As a further example, the dots in at least one dot row adjacent to the side edge are reduced (FIG. 11). Some of the dots in at least one dot row are not printed. This is achieved, for example, by setting a predetermined pattern of print data bits in at least one dot row to an off state.

As still another example, predetermined color dots are reduced in at least one row adjacent to the side edge (FIG. 12).

In one embodiment where one of the print cartridges includes a fixer cartridge for applying the fixer, the fixer application adjacent to the side edge is disabled (FIG. 13).

Thus, printing of dots adjacent to the side edges to reduce spray droplets coming off the print medium,
Generally, at least one row of dots adjacent the side edge is printed at a lower print density compared to an area inside the at least one row of dots adjacent the side edge, and at least one row adjacent the side edge.
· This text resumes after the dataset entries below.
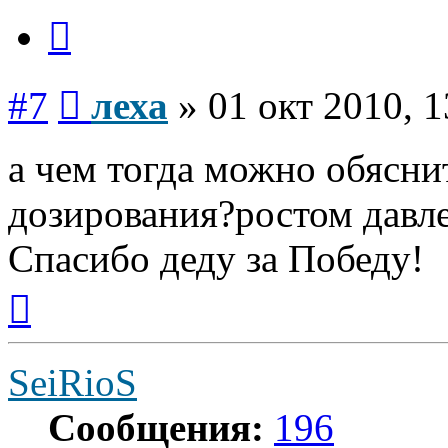
Цитата
Сообщение
#7
леха
»
01 окт 2010, 1
а чем тогда можно обясни
дозирования?ростом давл
Спасибо деду за Победу!
Вернуться
к
началу
SeiRioS
Сообщения:
196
And / or printing the dots adjacent to the side edges in one direction. Also, printing of dots adjacent to the side edge to reduce spray droplets can be performed by printing at least one dot row adjacent to the side edge only with dye-based ink, or by using a fixer cartridge. In this case, the fixing can be performed by not applying the fixing liquid to at least one dot row adjacent to the side edge.
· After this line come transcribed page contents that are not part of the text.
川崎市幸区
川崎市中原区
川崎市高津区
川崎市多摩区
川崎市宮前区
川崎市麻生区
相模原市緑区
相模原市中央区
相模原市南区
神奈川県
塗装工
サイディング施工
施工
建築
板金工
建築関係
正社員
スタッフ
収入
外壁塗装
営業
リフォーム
While the above has been described in the context of a printer with a vacuum belt media delivery system, it should be understood that the present invention can be employed with other types of media delivery systems having conventional pinch roller systems.
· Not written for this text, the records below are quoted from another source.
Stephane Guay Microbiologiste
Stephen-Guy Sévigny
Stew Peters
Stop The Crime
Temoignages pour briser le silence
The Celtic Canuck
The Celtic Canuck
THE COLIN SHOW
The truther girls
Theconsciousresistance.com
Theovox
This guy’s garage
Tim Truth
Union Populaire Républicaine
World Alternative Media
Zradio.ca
While the above is a description and illustration of particular embodiments of the present invention, those skilled in the art will appreciate that various modifications and alterations can be made without departing from the scope and spirit of the invention as defined in the appended claims. Deformations can be made.

[Brief description of the drawings]

FIG. 1 is a schematic diagram of an inkjet printing apparatus that can employ the disclosed invention.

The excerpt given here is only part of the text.